*** RECORD SET Section Begins ***
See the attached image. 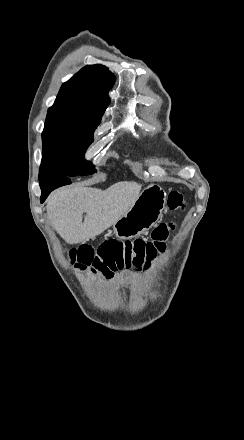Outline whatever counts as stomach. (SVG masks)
<instances>
[{
	"label": "stomach",
	"instance_id": "stomach-1",
	"mask_svg": "<svg viewBox=\"0 0 244 440\" xmlns=\"http://www.w3.org/2000/svg\"><path fill=\"white\" fill-rule=\"evenodd\" d=\"M166 192L157 184L147 186L128 212L113 224L119 240H132L148 232L160 220L166 204Z\"/></svg>",
	"mask_w": 244,
	"mask_h": 440
}]
</instances>
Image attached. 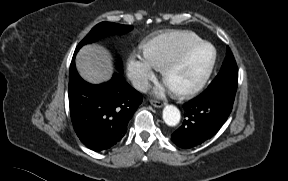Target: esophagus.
I'll list each match as a JSON object with an SVG mask.
<instances>
[{
    "instance_id": "1",
    "label": "esophagus",
    "mask_w": 288,
    "mask_h": 181,
    "mask_svg": "<svg viewBox=\"0 0 288 181\" xmlns=\"http://www.w3.org/2000/svg\"><path fill=\"white\" fill-rule=\"evenodd\" d=\"M151 105L157 108H161L164 106V103L157 101V100H151L150 101Z\"/></svg>"
}]
</instances>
*** RECORD SET Section Ends ***
WHAT THE TASK ASKS
Report each line of the entries where the word "http" occurs.

RESPONSE BOX
	"mask_svg": "<svg viewBox=\"0 0 244 440\" xmlns=\"http://www.w3.org/2000/svg\"><path fill=\"white\" fill-rule=\"evenodd\" d=\"M166 192L157 184L147 186L128 212L113 224L119 240H132L148 232L160 220L166 204Z\"/></svg>",
    "mask_svg": "<svg viewBox=\"0 0 288 181\" xmlns=\"http://www.w3.org/2000/svg\"><path fill=\"white\" fill-rule=\"evenodd\" d=\"M151 105L157 108H161L164 106V103L157 101V100H151L150 101Z\"/></svg>"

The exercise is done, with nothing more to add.